TRY IT: Your copy should repeat each record exactly and contain none of the pictures.

EXERCISE INPUT:
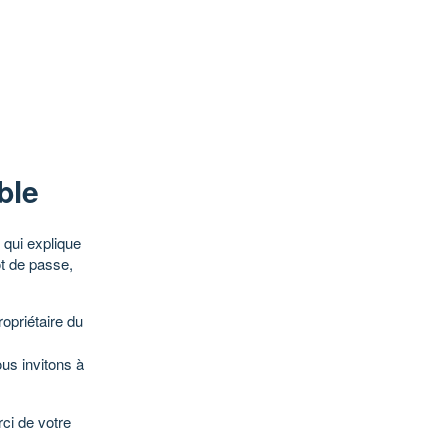
ble
qui explique
ot de passe,
opriétaire du
ous invitons à
ci de votre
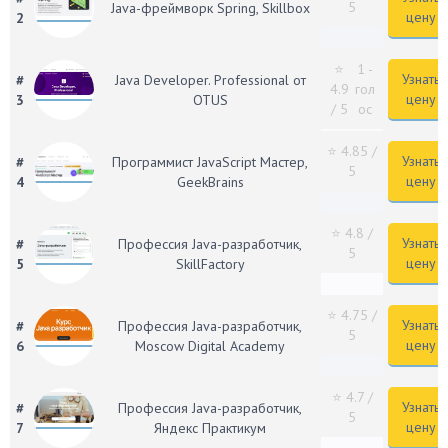
5
Java-фреймворк Spring, Skillbox
цену
2
⭐
1 -
Узнать
#
Java Developer. Professional от
4.9
гол
цену
3
OTUS
/ 5
ос
⭐ 4.85
/
Узнать
#
Программист JavaScript Мастер,
5
цену
4
GeekBrains
⭐ 4.8
/
Узнать
#
Профессия Java-разработчик,
5
цену
5
SkillFactory
⭐ 4.75
/
Узнать
#
Профессия Java-разработчик,
5
цену
6
Moscow Digital Academy
⭐ 4.7
/
Узнать
#
Профессия Java-разработчик,
5
цену
7
Яндекс Практикум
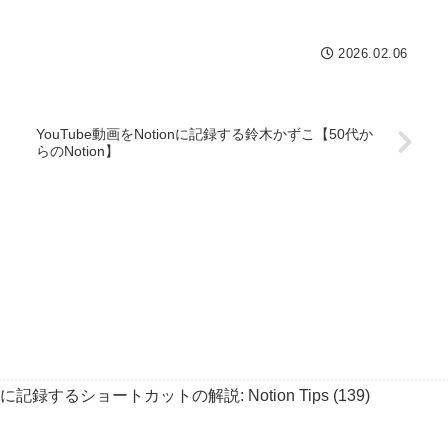
2026.02.06
YouTube動画をNotionに記録する鈴木かずこ【50代か
らのNotion】
単に記録するショートカットの解説: Notion Tips (139)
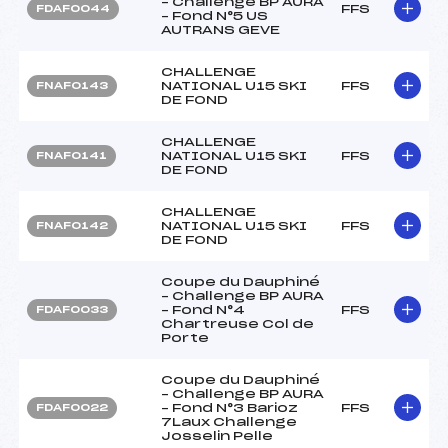
– Challenge BP AURA
FFS
FDAF0044
– Fond N°5 US
AUTRANS GEVE
CHALLENGE
NATIONAL U15 SKI
FFS
FNAF0143
DE FOND
CHALLENGE
NATIONAL U15 SKI
FFS
FNAF0141
DE FOND
CHALLENGE
NATIONAL U15 SKI
FFS
FNAF0142
DE FOND
Coupe du Dauphiné
– Challenge BP AURA
– Fond N°4
FFS
FDAF0033
Chartreuse Col de
Porte
Coupe du Dauphiné
– Challenge BP AURA
– Fond N°3 Barioz
FFS
FDAF0022
7Laux Challenge
Josselin Pelle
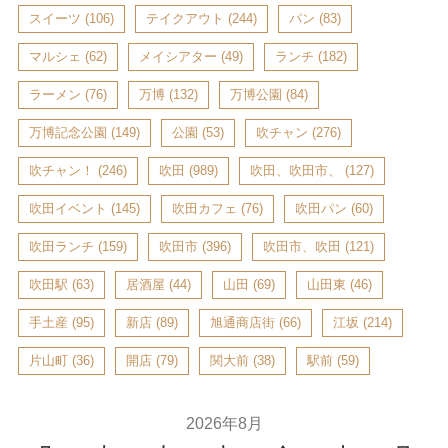
スイーツ
(106)
テイクアウト
(244)
パン
(83)
マルシェ
(62)
メイシアター
(49)
ランチ
(182)
ラーメン
(76)
万博
(132)
万博公園
(84)
万博記念公園
(149)
公園
(53)
吹チャン
(276)
吹チャン！
(246)
吹田
(989)
吹田、吹田市、
(127)
吹田イベント
(145)
吹田カフェ
(76)
吹田パン
(60)
吹田ランチ
(159)
吹田市
(396)
吹田市、吹田
(121)
吹田駅
(63)
居酒屋
(44)
山田
(69)
山田東
(46)
手土産
(95)
新店
(89)
旭通商店街
(66)
江坂
(214)
片山町
(36)
開店
(79)
関大前
(38)
駅前
(59)
2026年8月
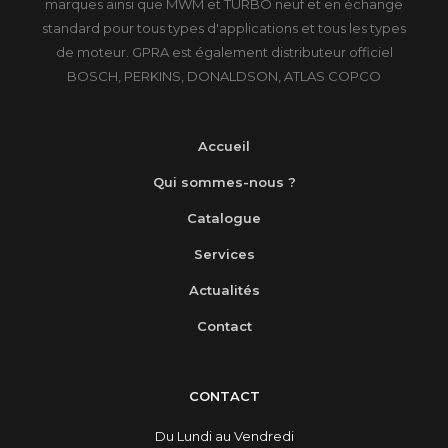
marques ainsi que MWM et TURBO neuf et en échange
standard pour tous types d'applications et tous les types
de moteur. GPRA est également distributeur officiel
BOSCH, PERKINS, DONALDSON, ATLAS COPCO
Accueil
Qui sommes-nous ?
Catalogue
Services
Actualités
Contact
CONTACT
Du Lundi au Vendredi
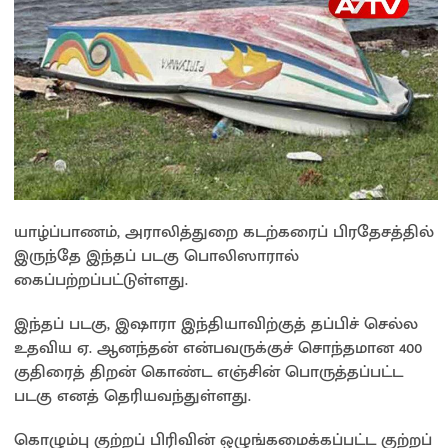
யாழ்ப்பாணம், அராலித்துறை கடற்கரைப் பிரதேசத்தில்
இருந்தே இந்தப் படகு பொலிஸாரால்
கைப்பற்றப்பட்டுள்ளது.
இந்தப் படகு, இஷாரா இந்தியாவிற்குத் தப்பிச் செல்ல
உதவிய ஏ. ஆனந்தன் என்பவருக்குச் சொந்தமான 400
குதிரைத் திறன் கொண்ட எஞ்சின் பொருத்தப்பட்ட
படகு எனத் தெரியவந்துள்ளது.
கொழும்பு குற்றப் பிரிவின் ஒழுங்கமைக்கப்பட்ட குற்றப்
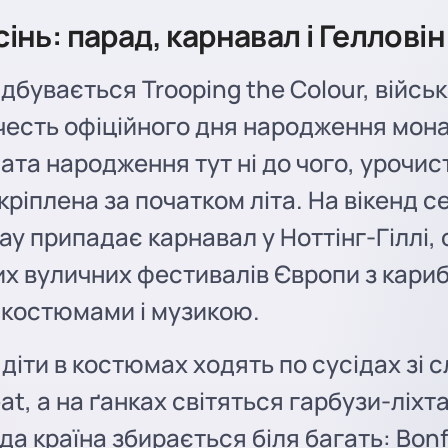
сінь: парад, карнавал і Гелловін
відбувається Trooping the Colour, війсь
честь офіційного дня народження мон
ата народження тут ні до чого, урочис
кріплена за початком літа. На вікенд 
ay припадає карнавал у Ноттінг-Гіллі, 
х вуличних фестивалів Європи з кари
 костюмами і музикою.
 діти в костюмах ходять по сусідах зі 
reat, а на ґанках світяться гарбузи-ліхта
да країна збирається біля багать: Bonf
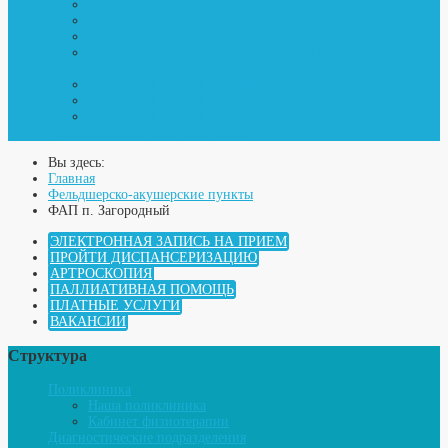
Отзывы пациентов
Права и обязанности пациента
Профилактическая информация
Правила внутреннего распорядка для пациентов
Контакты
Контактные данные администрации учреждения
Контактные данные отделений учреждения
Контактные данные поликлиники
Куда обратиться при укусе клеща?
Вы здесь:
Главная
Фельдшерско-акушерские пункты
ФАП п. Загородный
ЭЛЕКТРОННАЯ ЗАПИСЬ НА ПРИЕМ
ПРОЙТИ ДИСПАНСЕРИЗАЦИЮ
АРТРОСКОПИЯ
ПАЛЛИАТИВНАЯ ПОМОЩЬ
ПЛАТНЫЕ УСЛУГИ
ВАКАНСИИ
Структура
Поликлиника
Наша поликлиника
Кабинет физиотерапии
Диагностические подразделения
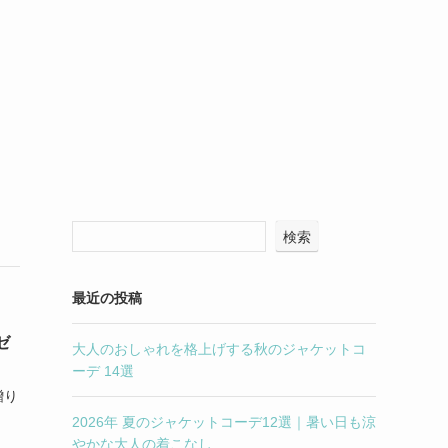
検索
最近の投稿
ゼ
大人のおしゃれを格上げする秋のジャケットコ
ーデ 14選
贈り
2026年 夏のジャケットコーデ12選｜暑い日も涼
やかな大人の着こなし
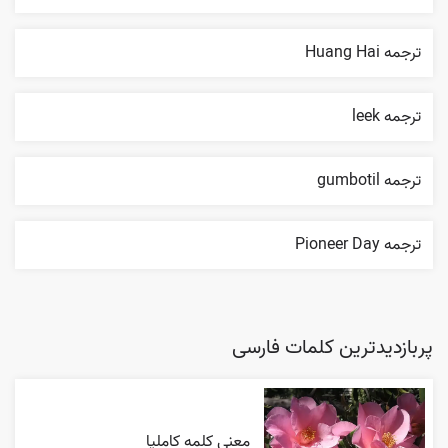
ترجمه Huang Hai
ترجمه leek
ترجمه gumbotil
ترجمه Pioneer Day
پربازدیدترین کلمات فارسی
معنی کلمه کاملیا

TASK SOLUTION:
ble
qui explique
ot de passe,
opriétaire du
ous invitons à
ci de votre
5
Java-фреймворк Spring, Skillbox
цену
2
⭐
1 -
Узнать
#
Java Developer. Professional от
4.9
гол
цену
3
OTUS
/ 5
ос
⭐ 4.85
/
Узнать
#
Программист JavaScript Мастер,
5
цену
4
GeekBrains
⭐ 4.8
/
Узнать
#
Профессия Java-разработчик,
5
цену
5
SkillFactory
⭐ 4.75
/
Узнать
#
Профессия Java-разработчик,
5
цену
6
Moscow Digital Academy
⭐ 4.7
/
Узнать
#
Профессия Java-разработчик,
5
цену
7
Яндекс Практикум
2026.02.06
YouTube動画をNotionに記録する鈴木かずこ【50代か
らのNotion】
単に記録するショートカットの解説: Notion Tips (139)
– Challenge BP AURA
FFS
FDAF0044
– Fond N°5 US
AUTRANS GEVE
CHALLENGE
NATIONAL U15 SKI
FFS
FNAF0143
DE FOND
CHALLENGE
NATIONAL U15 SKI
FFS
FNAF0141
DE FOND
CHALLENGE
NATIONAL U15 SKI
FFS
FNAF0142
DE FOND
Coupe du Dauphiné
– Challenge BP AURA
– Fond N°4
FFS
FDAF0033
Chartreuse Col de
Porte
Coupe du Dauphiné
– Challenge BP AURA
– Fond N°3 Barioz
FFS
FDAF0022
7Laux Challenge
Josselin Pelle
スイーツ
(106)
テイクアウト
(244)
パン
(83)
マルシェ
(62)
メイシアター
(49)
ランチ
(182)
ラーメン
(76)
万博
(132)
万博公園
(84)
万博記念公園
(149)
公園
(53)
吹チャン
(276)
吹チャン！
(246)
吹田
(989)
吹田、吹田市、
(127)
吹田イベント
(145)
吹田カフェ
(76)
吹田パン
(60)
吹田ランチ
(159)
吹田市
(396)
吹田市、吹田
(121)
吹田駅
(63)
居酒屋
(44)
山田
(69)
山田東
(46)
手土産
(95)
新店
(89)
旭通商店街
(66)
江坂
(214)
片山町
(36)
開店
(79)
関大前
(38)
駅前
(59)
2026年8月
marques ainsi que MWM et TURBO neuf et en échange
standard pour tous types d'applications et tous les types
de moteur. GPRA est également distributeur officiel
BOSCH, PERKINS, DONALDSON, ATLAS COPCO
Accueil
Qui sommes-nous ?
Catalogue
Services
Actualités
Contact
CONTACT
Du Lundi au Vendredi
யாழ்ப்பாணம், அராலித்துறை கடற்கரைப் பிரதேசத்தில்
இருந்தே இந்தப் படகு பொலிஸாரால்
கைப்பற்றப்பட்டுள்ளது.
இந்தப் படகு, இஷாரா இந்தியாவிற்குத் தப்பிச் செல்ல
உதவிய ஏ. ஆனந்தன் என்பவருக்குச் சொந்தமான 400
குதிரைத் திறன் கொண்ட எஞ்சின் பொருத்தப்பட்ட
படகு எனத் தெரியவந்துள்ளது.
கொழும்பு குற்றப் பிரிவின் ஒழுங்கமைக்கப்பட்ட குற்றப்
сінь: парад, карнавал і Гелловін
відбувається Trooping the Colour, війсь
честь офіційного дня народження мон
ата народження тут ні до чого, урочис
кріплена за початком літа. На вікенд 
ay припадає карнавал у Ноттінг-Гіллі, 
х вуличних фестивалів Європи з кари
 костюмами і музикою.
 діти в костюмах ходять по сусідах зі 
reat, а на ґанках світяться гарбузи-ліхта
да країна збирається біля багать: Bonf
Отзывы пациентов
Права и обязанности пациента
Профилактическая информация
Правила внутреннего распорядка для пациентов
Контакты
Контактные данные администрации учреждения
Контактные данные отделений учреждения
Контактные данные поликлиники
Куда обратиться при укусе клеща?
Вы здесь:
Главная
Фельдшерско-акушерские пункты
ФАП п. Загородный
ЭЛЕКТРОННАЯ ЗАПИСЬ НА ПРИЕМ
ПРОЙТИ ДИСПАНСЕРИЗАЦИЮ
АРТРОСКОПИЯ
ПАЛЛИАТИВНАЯ ПОМОЩЬ
ПЛАТНЫЕ УСЛУГИ
ВАКАНСИИ
Структура
Поликлиника
Наша поликлиника
Кабинет физиотерапии
Диагностические подразделения
検索
最近の投稿
ゼ
大人のおしゃれを格上げする秋のジャケットコ
ーデ 14選
贈り
2026年 夏のジャケットコーデ12選｜暑い日も涼
やかな大人の着こなし
ترجمه Huang Hai
ترجمه leek
ترجمه gumbotil
ترجمه Pioneer Day
پربازدیدترین کلمات فارسی
معنی کلمه کاملیا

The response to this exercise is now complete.